The scariest rock star Henry Rollins ever encountered: “Punk rock judge of the scene”

I’m sure there is a generation of pearl-clutching parents who would simply label punk rock as scary. Loud, abrasive and in your face, I’m sure on the surface it’s viewed as a pretty baseless art form to them, reserved for nothing more than anger and disdain. Of course, we know that a simple peeling back of the first layer reveals so much more than that.

It was always about nonconformism, but in an authentic sense. Punk was a soundtrack, no, a siren call for those sleepwalking into a life controlled by the system. Its anger was directed towards bureaucratic powers, but, for its listeners, it concealed warmth, community and inspiration.

That essence of the genre made its characters all the more compelling. Take Henry Rollins, for example, beginning his anti-establishment creative endeavours with Californian punk band Black Flag, before developing into a renowned spoken word performer and shifting into comedy. And his success in all three disciplines has gone to prove that punk can be no one thing. It can incite sweaty rage in a gig one minute while sparking fits of laughter the next. Whatever the genre thought of Rollins—some seem to think he sold out—he’s dedicated a career to proving it’s an attitude and idea, built in connection to its community.

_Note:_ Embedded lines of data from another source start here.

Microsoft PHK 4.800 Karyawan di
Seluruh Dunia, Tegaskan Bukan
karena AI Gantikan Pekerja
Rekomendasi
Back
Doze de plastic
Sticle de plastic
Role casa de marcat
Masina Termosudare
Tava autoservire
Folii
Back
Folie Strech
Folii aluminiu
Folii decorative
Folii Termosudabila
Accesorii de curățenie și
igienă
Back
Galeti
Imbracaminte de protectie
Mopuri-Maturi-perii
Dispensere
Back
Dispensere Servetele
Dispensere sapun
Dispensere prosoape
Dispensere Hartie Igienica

While Rollins’ career moved towards giggles and guffaws, and saw him holding a microphone with a wry smile, there’s no doubt that if he found his groove again with Black Flag, the threatening glint in his eye would return. His performances knew how to veer on the side of intimidation, for he learnt that from the very best. But there was one unlikely musician, whom he labelled one of the scariest rock stars he’d ever met.

Frontman of Circle One, John Macias, was a mainstay of the Californian punk rock scene in the 1980s and 1990s. He was the very definition of the sort of lost soul that the hardcore punk community enveloped. Struggling from crippling mental health issues and feeling on the outskirts of normal society, the camaraderie of the disillusioned within the genre’s burgeoning scenes was one where he finally felt some understanding and was able to put that into his own words with Circle One.

In fact, he became such a spiritual component of hardcore that Rollins labelled him the “punk rock judge of the scene”, someone who his peers would look up to, yes, but, more importantly, someone who would regularly break up internal squabbles. Because, behind what Rollins considered intimidating eyes was someone who deeply cared about the meaning of punk rock’s resistance.

Macias’ life was one of tragedy, becoming a martyr for the very cause he spoke about in his songs. In 1991, at just 29, Macias was shot dead by police on Santa Monica pier after they were called to an altercation involving the frontman and two other civilians. While police claim Macias was covering himself up with a jacket so as to imply he was armed, it transpired that he was, in fact, unarmed, and his death became a tragedy that sent shockwaves through the punk community.